Le quatrième pont sur la Broye à Sugiez est érigé en 1967 au sud du précédent. D’une hauteur permettant le passage aisé des grands bateaux, long de 90 m, large de 7 m, avec en plus deux trottoirs de 1,5 m, il est construit en béton, et son tablier repose sur deux poutres métalliques disposées en trois ouvertures, avec des portées de 23,5 m, 43 m et 23,5 m.

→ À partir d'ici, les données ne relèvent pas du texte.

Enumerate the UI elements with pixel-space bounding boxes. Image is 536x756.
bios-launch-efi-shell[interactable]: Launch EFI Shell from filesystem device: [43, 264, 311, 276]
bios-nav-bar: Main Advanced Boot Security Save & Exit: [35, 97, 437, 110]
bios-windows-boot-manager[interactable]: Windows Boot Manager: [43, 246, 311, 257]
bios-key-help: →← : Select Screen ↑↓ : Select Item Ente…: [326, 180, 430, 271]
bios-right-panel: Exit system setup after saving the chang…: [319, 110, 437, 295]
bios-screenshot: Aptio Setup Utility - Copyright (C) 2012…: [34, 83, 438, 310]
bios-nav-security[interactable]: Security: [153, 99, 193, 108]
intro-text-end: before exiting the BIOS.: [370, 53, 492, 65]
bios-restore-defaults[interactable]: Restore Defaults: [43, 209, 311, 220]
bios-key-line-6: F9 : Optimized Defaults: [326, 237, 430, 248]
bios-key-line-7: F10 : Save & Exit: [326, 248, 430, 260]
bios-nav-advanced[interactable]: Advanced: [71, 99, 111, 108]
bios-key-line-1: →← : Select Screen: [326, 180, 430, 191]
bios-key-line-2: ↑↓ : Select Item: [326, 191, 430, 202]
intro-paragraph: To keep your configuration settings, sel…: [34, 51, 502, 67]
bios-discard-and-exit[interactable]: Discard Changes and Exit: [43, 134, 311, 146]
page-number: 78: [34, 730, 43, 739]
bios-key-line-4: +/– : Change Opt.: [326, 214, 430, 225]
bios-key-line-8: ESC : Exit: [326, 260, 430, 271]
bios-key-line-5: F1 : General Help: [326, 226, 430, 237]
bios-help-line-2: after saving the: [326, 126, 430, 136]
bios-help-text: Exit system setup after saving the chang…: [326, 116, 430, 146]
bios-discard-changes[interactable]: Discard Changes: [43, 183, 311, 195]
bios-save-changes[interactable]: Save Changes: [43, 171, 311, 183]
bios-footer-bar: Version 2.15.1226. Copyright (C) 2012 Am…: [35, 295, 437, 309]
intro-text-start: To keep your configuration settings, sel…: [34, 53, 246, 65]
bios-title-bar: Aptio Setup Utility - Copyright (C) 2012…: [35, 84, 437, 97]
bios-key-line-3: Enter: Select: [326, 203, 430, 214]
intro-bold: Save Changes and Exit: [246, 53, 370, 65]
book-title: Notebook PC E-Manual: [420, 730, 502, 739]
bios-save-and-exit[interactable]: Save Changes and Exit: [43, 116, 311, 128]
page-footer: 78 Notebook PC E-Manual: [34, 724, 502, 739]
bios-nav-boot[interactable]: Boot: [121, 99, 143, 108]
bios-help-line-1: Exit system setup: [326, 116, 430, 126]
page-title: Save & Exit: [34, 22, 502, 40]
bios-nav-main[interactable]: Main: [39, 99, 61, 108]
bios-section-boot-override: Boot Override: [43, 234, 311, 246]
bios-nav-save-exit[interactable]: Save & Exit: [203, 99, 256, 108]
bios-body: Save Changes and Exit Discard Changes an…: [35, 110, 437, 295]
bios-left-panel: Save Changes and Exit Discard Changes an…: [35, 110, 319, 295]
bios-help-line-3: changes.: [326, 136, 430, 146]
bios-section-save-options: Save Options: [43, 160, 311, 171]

Il s’intègre dans la création d’un nouveau tronçon de route qui a occasionné la démolition de plusieurs maisons dont l’ancienne Pinte du Cygne. Ce tronçon évite le centre de Sugiez et franchit le canal de la Broye, dont la largeur a été portée à 60 mètres, dans le cadre de la IIe Correction des eaux. L’inauguration n’a lieu qu’en 1970. La presse s’en fait l’écho à la fin 1969: «Il y a déjà deux ans que le nouveau pont de Sugiez, construit sur le canal de la Broye, est terminé. En revanche, ce magnifique pont n’est pas encore ouvert au trafic routier. Une situation aussi paradoxale ne s’est jamais vue en Suisse. Aussi, le mécontentement est-il grand dans la population du Vully, qui paie de ses deniers depuis deux ans un pont qu’elle ne peut utiliser. Cet incroyable retard est dû au fait que les voies d’accès au nouveau pont ne sont pas encore aménagées et ne le seront vraisemblablement pas avant plusieurs mois pour diverses raisons, entre autres le gel et les travaux entrepris, récemment, par les téléphones», précise Daniel Perrottet.

Lors de la destruction du pont métallique, les socles en pierre taillée datant de 1876 rejoignent les remblais permettant la création de la nouvelle place (et plage) communale de Nant gagnée sur le lac.